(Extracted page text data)
•••

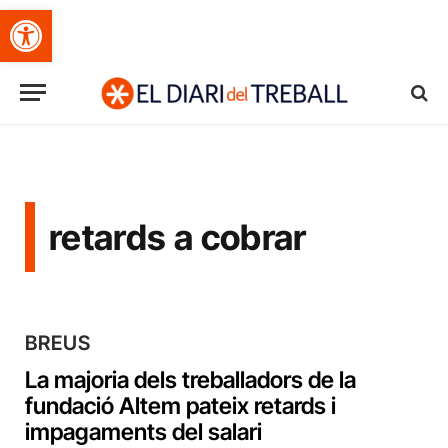
Obre la barra d'eines
retards a cobrar
BREUS
La majoria dels treballadors de la
fundació Altem pateix retards i
impagaments del salari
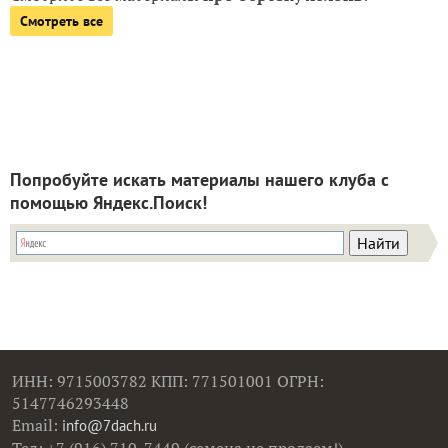
Смотреть все
Попробуйте искать материалы нашего клуба с
помощью Яндекс.Поиск!
ИНН: 9715003782 КПП: 771501001 ОГРН:
5147746293448
Email:
info@7dach.ru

•••

[Task objective]: All lines from the one containing "ИНН: 9715003782 КПП: 771501001" through the last line of the data, both included, are to be retyped exactly, and no other line belongs in the answer.

[Expected answer]:
ИНН: 9715003782 КПП: 771501001 ОГРН:
5147746293448
Email:
info@7dach.ru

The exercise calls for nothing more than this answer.